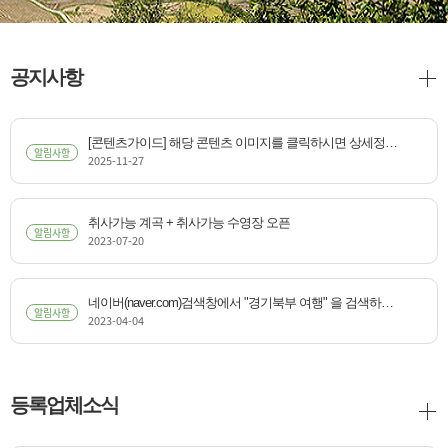
공지사항
[콘텐츠가이드] 해당 콘텐츠 이미지를 클릭하시면 상세정보
알림사항
2025-11-27
로 이동합니다
취사가능 계곡 + 취사가능 수영장 오픈
알림사항
2023-07-20
네이버(naver.com)검색창에서 "경기북부 여행" 을 검색하세
알림사항
2023-04-04
요
등록업체소식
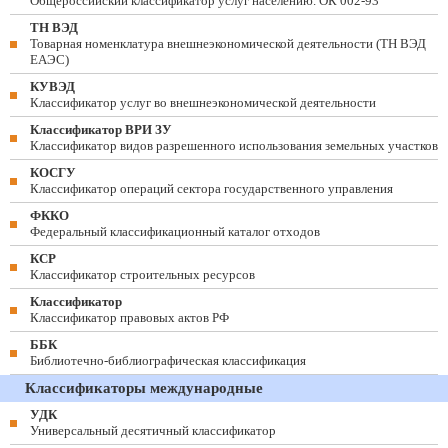
Общероссийский классификатор услуг населению. ОК 002-93
ТН ВЭД
Товарная номенклатура внешнеэкономической деятельности (ТН ВЭД
ЕАЭС)
КУВЭД
Классификатор услуг во внешнеэкономической деятельности
Классификатор ВРИ ЗУ
Классификатор видов разрешенного использования земельных участков
КОСГУ
Классификатор операций сектора государственного управления
ФККО
Федеральный классификационный каталог отходов
КСР
Классификатор строительных ресурсов
Классификатор
Классификатор правовых актов РФ
ББК
Библиотечно-библиографическая классификация
Классификаторы международные
УДК
Универсальный десятичный классификатор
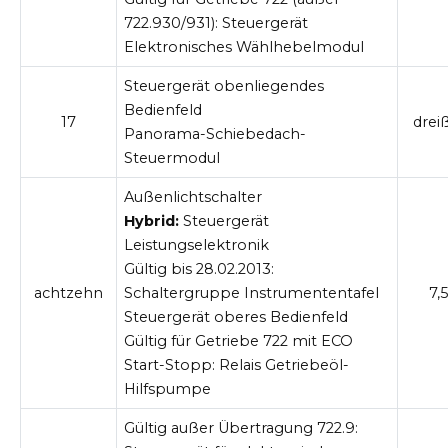
722.930/931):
Steuergerät
Elektronisches Wählhebelmodul
Steuergerät obenliegendes
Bedienfeld
17
drei
Panorama-Schiebedach-
Steuermodul
Außenlichtschalter
Hybrid:
Steuergerät
Leistungselektronik
Gültig bis 28.02.2013:
achtzehn
Schaltergruppe Instrumententafel
7,5
Steuergerät oberes Bedienfeld
Gültig für Getriebe 722 mit ECO
Start-Stopp:
Relais Getriebeöl-
Hilfspumpe
Gültig außer Übertragung 722.9:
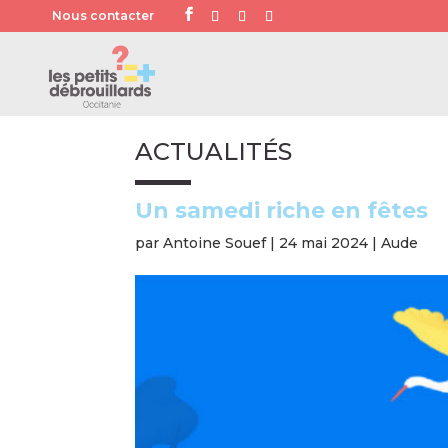
Nous contacter
ACTUALITÉS
Un samedi riche en fêtes
par
Antoine Souef
|
24 mai 2024
|
Aude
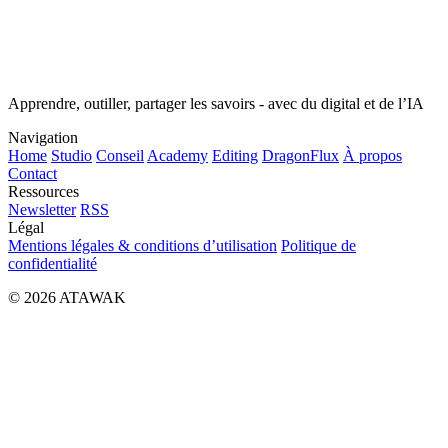
Apprendre, outiller, partager les savoirs - avec du digital et de l’IA
Navigation
Home
Studio
Conseil
Academy
Editing
DragonFlux
À propos
Contact
Ressources
Newsletter
RSS
Légal
Mentions légales & conditions d’utilisation
Politique de
confidentialité
© 2026 ATAWAK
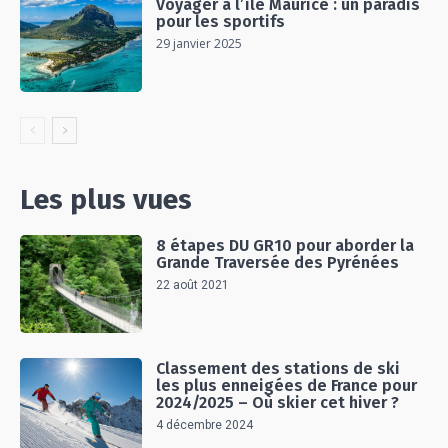
Voyager à l’île Maurice : un paradis
pour les sportifs
29 janvier 2025
Les plus vues
8 étapes DU GR10 pour aborder la
Grande Traversée des Pyrénées
22 août 2021
Classement des stations de ski
les plus enneigées de France pour
2024/2025 – Où skier cet hiver ?
4 décembre 2024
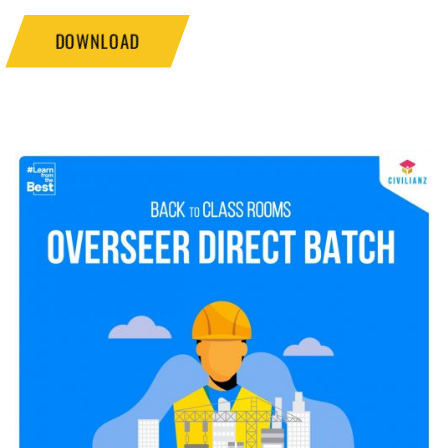
DOWNLOAD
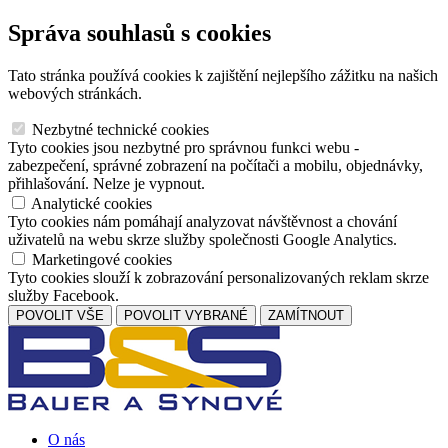
Správa souhlasů s cookies
Tato stránka používá cookies k zajištění nejlepšího zážitku na našich
webových stránkách.
Nezbytné technické cookies
Tyto cookies jsou nezbytné pro správnou funkci webu -
zabezpečení, správné zobrazení na počítači a mobilu, objednávky,
přihlašování. Nelze je vypnout.
Analytické cookies
Tyto cookies nám pomáhají analyzovat návštěvnost a chování
uživatelů na webu skrze služby společnosti Google Analytics.
Marketingové cookies
Tyto cookies slouží k zobrazování personalizovaných reklam skrze
služby Facebook.
POVOLIT VŠE
POVOLIT VYBRANÉ
ZAMÍTNOUT
O nás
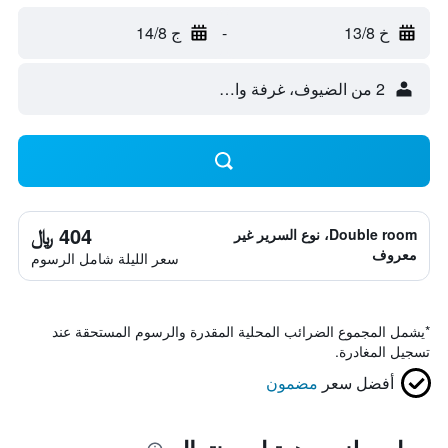
خ 13/8
-
ج 14/8
2 من الضيوف، غرفة واحدة
404 ﷼
Double room، نوع السرير غير
معروف
سعر الليلة شامل الرسوم
*
يشمل المجموع الضرائب المحلية المقدرة والرسوم المستحقة عند
تسجيل المغادرة.
أفضل سعر
مضمون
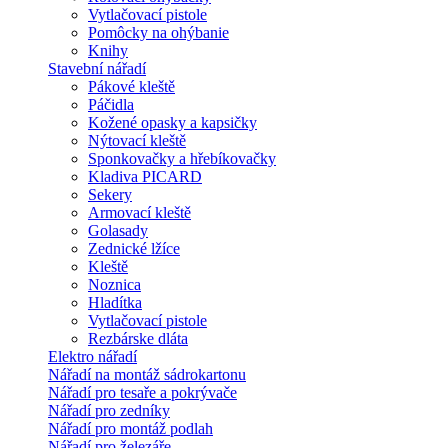
Vytlačovací pistole
Pomôcky na ohýbanie
Knihy
Stavební nářadí
Pákové kleště
Páčidla
Kožené opasky a kapsičky
Nýtovací kleště
Sponkovačky a hřebíkovačky
Kladiva PICARD
Sekery
Armovací kleště
Golasady
Zednické lžíce
Kleště
Noznica
Hladítka
Vytlačovací pistole
Rezbárske dláta
Elektro nářadí
Nářadí na montáž sádrokartonu
Nářadí pro tesaře a pokrývače
Nářadí pro zedníky
Nářadí pro montáž podlah
Nářadí pro železáře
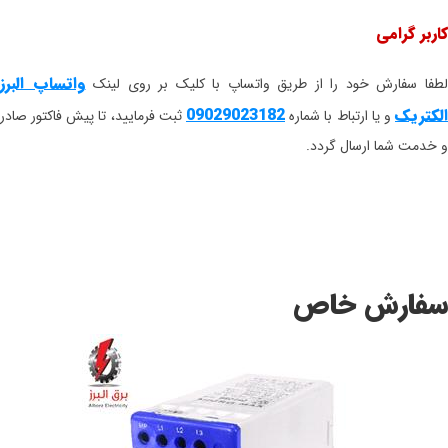
کاربر گرامی
واتساپ البرز
طفا سفارش خود را از طریق واتساپ با کلیک بر روی لینک
الکتریک
09029023182
و یا ارتباط با شماره
ثبت فرمایید، تا پیش فاکتور صادر
و خدمت شما ارسال گردد.
سفارش خاص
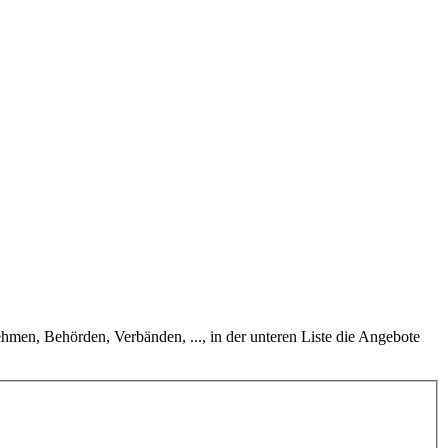
hmen, Behörden, Verbänden, ..., in der unteren Liste die Angebote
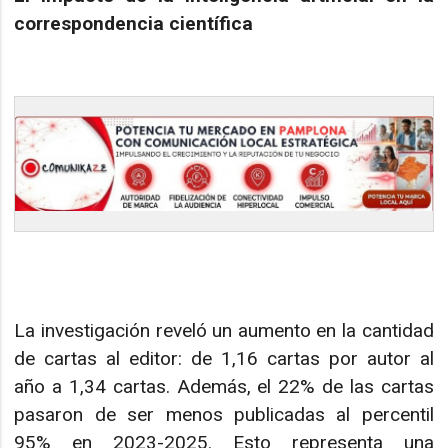
correspondencia científica
La investigación reveló un aumento en la cantidad
de cartas al editor: de 1,16 cartas por autor al
año a 1,34 cartas. Además, el 22% de las cartas
pasaron de ser menos publicadas al percentil
95% en 2023-2025. Esto representa una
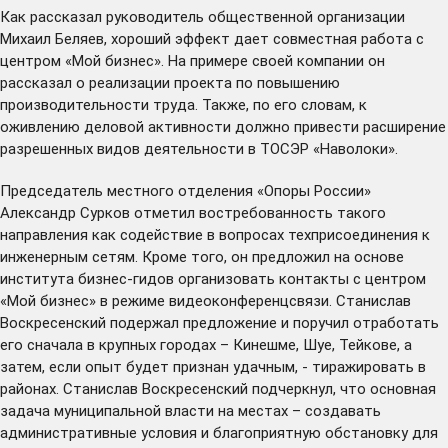
Как рассказал руководитель общественной организации
Михаил Беляев, хороший эффект дает совместная работа с
центром «Мой бизнес». На примере своей компании он
рассказал о реализации проекта по повышению
производительности труда. Также, по его словам, к
оживлению деловой активности должно привести
расширение
разрешенных видов деятельности в ТОСЭР «Наволоки».
Председатель местного отделения «Опоры России»
Александр Сурков отметил востребованность такого
направления как содействие в вопросах техприсоединения к
инженерным сетям. Кроме того, он предложил на основе
института бизнес-гидов организовать контакты с центром
«Мой бизнес» в режиме видеоконференцсвязи. Станислав
Воскресенский подержал предложение и поручил отработать
его сначала в крупных городах – Кинешме, Шуе, Тейкове, а
затем, если опыт будет признан удачным, - тиражировать в
районах. Станислав Воскресенский подчеркнул, что основная
задача муниципальной власти на местах – создавать
административные условия и благоприятную обстановку для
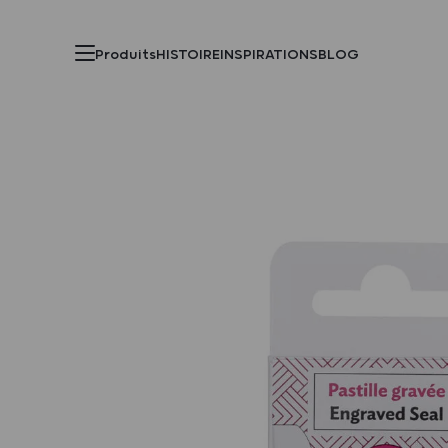
Produits
HISTOIRE
INSPIRATIONS
BLOG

- _Task prompt_
The aim is an exact repeat of the entire listing, stripped of pictures.

- _Problem solution_
공지사항
[콘텐츠가이드] 해당 콘텐츠 이미지를 클릭하시면 상세정보
알림사항
2025-11-27
로 이동합니다
취사가능 계곡 + 취사가능 수영장 오픈
알림사항
2023-07-20
네이버(naver.com)검색창에서 "경기북부 여행" 을 검색하세
알림사항
2023-04-04
요
등록업체소식
Общероссийский классификатор услуг населению. ОК 002-93
ТН ВЭД
Товарная номенклатура внешнеэкономической деятельности (ТН ВЭД
ЕАЭС)
КУВЭД
Классификатор услуг во внешнеэкономической деятельности
Классификатор ВРИ ЗУ
Классификатор видов разрешенного использования земельных участков
КОСГУ
Классификатор операций сектора государственного управления
ФККО
Федеральный классификационный каталог отходов
КСР
Классификатор строительных ресурсов
Классификатор
Классификатор правовых актов РФ
ББК
Библиотечно-библиографическая классификация
Классификаторы международные
УДК
Универсальный десятичный классификатор
722.930/931):
Steuergerät
Elektronisches Wählhebelmodul
Steuergerät obenliegendes
Bedienfeld
17
drei
Panorama-Schiebedach-
Steuermodul
Außenlichtschalter
Hybrid:
Steuergerät
Leistungselektronik
Gültig bis 28.02.2013:
achtzehn
Schaltergruppe Instrumententafel
7,5
Steuergerät oberes Bedienfeld
Gültig für Getriebe 722 mit ECO
Start-Stopp:
Relais Getriebeöl-
Hilfspumpe
Gültig außer Übertragung 722.9:
Nous contacter
ACTUALITÉS
Un samedi riche en fêtes
par
Antoine Souef
|
24 mai 2024
|
Aude
Apprendre, outiller, partager les savoirs - avec du digital et de l’IA
Navigation
Home
Studio
Conseil
Academy
Editing
DragonFlux
À propos
Contact
Ressources
Newsletter
RSS
Légal
Mentions légales & conditions d’utilisation
Politique de
confidentialité
© 2026 ATAWAK
Voyager à l’île Maurice : un paradis
pour les sportifs
29 janvier 2025
Les plus vues
8 étapes DU GR10 pour aborder la
Grande Traversée des Pyrénées
22 août 2021
Classement des stations de ski
les plus enneigées de France pour
2024/2025 – Où skier cet hiver ?
4 décembre 2024
DOWNLOAD
Správa souhlasů s cookies
Tato stránka používá cookies k zajištění nejlepšího zážitku na našich
webových stránkách.
Nezbytné technické cookies
Tyto cookies jsou nezbytné pro správnou funkci webu -
zabezpečení, správné zobrazení na počítači a mobilu, objednávky,
přihlašování. Nelze je vypnout.
Analytické cookies
Tyto cookies nám pomáhají analyzovat návštěvnost a chování
uživatelů na webu skrze služby společnosti Google Analytics.
Marketingové cookies
Tyto cookies slouží k zobrazování personalizovaných reklam skrze
služby Facebook.
POVOLIT VŠE
POVOLIT VYBRANÉ
ZAMÍTNOUT
O nás
خ 13/8
-
ج 14/8
2 من الضيوف، غرفة واحدة
404 ﷼
Double room، نوع السرير غير
معروف
سعر الليلة شامل الرسوم
*
يشمل المجموع الضرائب المحلية المقدرة والرسوم المستحقة عند
تسجيل المغادرة.
أفضل سعر
مضمون
Vytlačovací pistole
Pomôcky na ohýbanie
Knihy
Stavební nářadí
Pákové kleště
Páčidla
Kožené opasky a kapsičky
Nýtovací kleště
Sponkovačky a hřebíkovačky
Kladiva PICARD
Sekery
Armovací kleště
Golasady
Zednické lžíce
Kleště
Noznica
Hladítka
Vytlačovací pistole
Rezbárske dláta
Elektro nářadí
Nářadí na montáž sádrokartonu
Nářadí pro tesaře a pokrývače
Nářadí pro zedníky
Nářadí pro montáž podlah
Nářadí pro železáře
کاربر گرامی
واتساپ البرز
طفا سفارش خود را از طریق واتساپ با کلیک بر روی لینک
الکتریک
09029023182
و یا ارتباط با شماره
ثبت فرمایید، تا پیش فاکتور صادر
و خدمت شما ارسال گردد.
سفارش خاص
hmen, Behörden, Verbänden, ..., in der unteren Liste die Angebote
correspondencia científica
La investigación reveló un aumento en la cantidad
de cartas al editor: de 1,16 cartas por autor al
año a 1,34 cartas. Además, el 22% de las cartas
pasaron de ser menos publicadas al percentil
95% en 2023-2025. Esto representa una
Как рассказал руководитель общественной организации
Михаил Беляев, хороший эффект дает совместная работа с
центром «Мой бизнес». На примере своей компании он
рассказал о реализации проекта по повышению
производительности труда. Также, по его словам, к
оживлению деловой активности должно привести
расширение
разрешенных видов деятельности в ТОСЭР «Наволоки».
Председатель местного отделения «Опоры России»
Александр Сурков отметил востребованность такого
направления как содействие в вопросах техприсоединения к
инженерным сетям. Кроме того, он предложил на основе
института бизнес-гидов организовать контакты с центром
«Мой бизнес» в режиме видеоконференцсвязи. Станислав
Воскресенский подержал предложение и поручил отработать
его сначала в крупных городах – Кинешме, Шуе, Тейкове, а
затем, если опыт будет признан удачным, - тиражировать в
районах. Станислав Воскресенский подчеркнул, что основная
задача муниципальной власти на местах – создавать
административные условия и благоприятную обстановку для
Produits
HISTOIRE
INSPIRATIONS
BLOG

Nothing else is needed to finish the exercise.